There is an $n \times m$ grid graph, where the grid point at row $x$ and column $y$ is denoted as $(x, y)$. Given four monotonically non-decreasing arrays $A, B, C, D$, the edge weights of the grid graph are determined by these four arrays as follows:

• The weight of the edge between $(x, y)$ and $(x+1, y)$ is $A_x + B_y$.
• The weight of the edge between $(x, y)$ and $(x, y+1)$ is $C_x + D_y$.

You need to find the size (total weight) of the Minimum Spanning Tree (MST) of this grid graph.

Input

The first line contains two integers $n$ and $m$, representing the size of the grid graph.

The second line contains $n-1$ integers $A_i$, representing array $A$.

The third line contains $m$ integers $B_i$, representing array $B$.

The fourth line contains $n$ integers $C_i$, representing array $C$.
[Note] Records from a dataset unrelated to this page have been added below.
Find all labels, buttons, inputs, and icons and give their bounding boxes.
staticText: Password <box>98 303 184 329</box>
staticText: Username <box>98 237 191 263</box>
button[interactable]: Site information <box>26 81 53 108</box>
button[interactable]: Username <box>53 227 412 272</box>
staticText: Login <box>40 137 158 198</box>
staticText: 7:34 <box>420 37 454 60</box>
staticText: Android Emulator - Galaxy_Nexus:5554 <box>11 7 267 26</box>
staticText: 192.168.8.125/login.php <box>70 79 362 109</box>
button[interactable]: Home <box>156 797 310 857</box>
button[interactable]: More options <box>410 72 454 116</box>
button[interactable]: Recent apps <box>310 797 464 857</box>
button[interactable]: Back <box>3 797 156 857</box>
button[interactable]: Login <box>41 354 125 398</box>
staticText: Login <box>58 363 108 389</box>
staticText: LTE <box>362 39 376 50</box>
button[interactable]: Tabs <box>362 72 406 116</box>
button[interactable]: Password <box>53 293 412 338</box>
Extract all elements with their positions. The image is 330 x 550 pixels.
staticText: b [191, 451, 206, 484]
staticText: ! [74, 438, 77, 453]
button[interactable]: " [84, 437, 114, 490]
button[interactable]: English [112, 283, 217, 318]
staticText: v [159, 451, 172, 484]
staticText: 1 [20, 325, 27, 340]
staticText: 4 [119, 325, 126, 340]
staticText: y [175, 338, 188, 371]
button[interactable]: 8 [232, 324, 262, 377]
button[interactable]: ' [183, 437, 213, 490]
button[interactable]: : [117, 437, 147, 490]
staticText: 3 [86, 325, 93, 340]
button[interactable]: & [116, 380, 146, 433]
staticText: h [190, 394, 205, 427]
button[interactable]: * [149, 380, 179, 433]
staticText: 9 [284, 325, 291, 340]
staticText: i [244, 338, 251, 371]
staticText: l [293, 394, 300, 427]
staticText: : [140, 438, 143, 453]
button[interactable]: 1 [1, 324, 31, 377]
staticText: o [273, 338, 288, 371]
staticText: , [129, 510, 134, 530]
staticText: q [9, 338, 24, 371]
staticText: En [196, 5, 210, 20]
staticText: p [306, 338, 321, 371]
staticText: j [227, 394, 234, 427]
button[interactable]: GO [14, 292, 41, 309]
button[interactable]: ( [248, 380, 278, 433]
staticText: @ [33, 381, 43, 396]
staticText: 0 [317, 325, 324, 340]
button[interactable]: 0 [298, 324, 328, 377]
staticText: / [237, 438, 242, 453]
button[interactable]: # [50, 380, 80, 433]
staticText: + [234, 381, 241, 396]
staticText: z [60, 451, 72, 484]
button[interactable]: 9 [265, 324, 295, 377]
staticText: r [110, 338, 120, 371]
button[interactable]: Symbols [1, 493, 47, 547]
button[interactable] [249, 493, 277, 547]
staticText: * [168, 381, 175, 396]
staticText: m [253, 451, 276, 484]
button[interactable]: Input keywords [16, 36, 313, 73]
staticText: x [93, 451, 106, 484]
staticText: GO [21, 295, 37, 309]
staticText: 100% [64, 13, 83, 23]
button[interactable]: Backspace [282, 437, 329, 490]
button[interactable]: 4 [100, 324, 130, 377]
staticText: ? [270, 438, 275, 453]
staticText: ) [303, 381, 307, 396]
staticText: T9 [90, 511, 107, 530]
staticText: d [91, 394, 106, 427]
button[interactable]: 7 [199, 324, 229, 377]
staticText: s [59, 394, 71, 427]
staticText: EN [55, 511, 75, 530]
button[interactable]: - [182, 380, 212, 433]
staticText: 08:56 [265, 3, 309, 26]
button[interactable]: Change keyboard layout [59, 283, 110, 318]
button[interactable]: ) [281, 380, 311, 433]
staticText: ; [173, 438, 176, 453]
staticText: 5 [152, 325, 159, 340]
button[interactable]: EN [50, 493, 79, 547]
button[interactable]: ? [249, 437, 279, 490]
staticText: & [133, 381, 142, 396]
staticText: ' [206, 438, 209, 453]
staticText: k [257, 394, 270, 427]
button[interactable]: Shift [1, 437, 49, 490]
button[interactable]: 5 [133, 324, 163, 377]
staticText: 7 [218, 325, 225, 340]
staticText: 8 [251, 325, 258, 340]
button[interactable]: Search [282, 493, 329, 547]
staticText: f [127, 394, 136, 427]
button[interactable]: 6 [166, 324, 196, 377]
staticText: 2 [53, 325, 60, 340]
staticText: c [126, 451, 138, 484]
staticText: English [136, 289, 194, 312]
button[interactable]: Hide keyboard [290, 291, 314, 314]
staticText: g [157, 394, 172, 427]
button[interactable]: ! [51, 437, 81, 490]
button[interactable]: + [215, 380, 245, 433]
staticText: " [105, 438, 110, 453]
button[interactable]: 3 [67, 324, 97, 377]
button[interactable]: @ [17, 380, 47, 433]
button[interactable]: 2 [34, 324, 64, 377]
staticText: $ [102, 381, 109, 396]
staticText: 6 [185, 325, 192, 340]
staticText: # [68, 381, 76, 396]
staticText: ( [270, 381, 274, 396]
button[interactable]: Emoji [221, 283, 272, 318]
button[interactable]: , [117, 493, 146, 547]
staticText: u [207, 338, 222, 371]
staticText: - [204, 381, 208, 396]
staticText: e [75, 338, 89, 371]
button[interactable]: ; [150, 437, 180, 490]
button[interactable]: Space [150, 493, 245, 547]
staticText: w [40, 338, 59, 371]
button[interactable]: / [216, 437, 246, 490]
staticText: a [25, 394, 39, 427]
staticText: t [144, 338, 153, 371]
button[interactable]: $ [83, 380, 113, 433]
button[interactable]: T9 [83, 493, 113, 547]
The fifth line contains $m-1$ integers $D_i$, representing array $D$.

Output

Output a single integer representing the size of the Minimum Spanning Tree.

Examples

Input 1

2 3
1
1 3 6
1 4
1 2

Output 1

17

Note 1

The Minimum Spanning Tree contains the following five edges:

• $(1,1) - (2,1): 2$
• $(1,1) - (1,2): 2$
• $(1,2) - (1,3): 3$
• $(1,2) - (2,2): 4$
• $(2,2) - (2,3): 6$

Input 2

See the provided files.

Constraints

For all test cases, it is guaranteed that $2 \leq n, m \leq 10^5$ and $1 \leq A_i, B_i, C_i, D_i \leq 10^6$.

It is guaranteed that $A_i \leq A_{i+1}$, $B_i \leq B_{i+1}$, $C_i \leq C_{i+1}$, and $D_i \leq D_{i+1}$.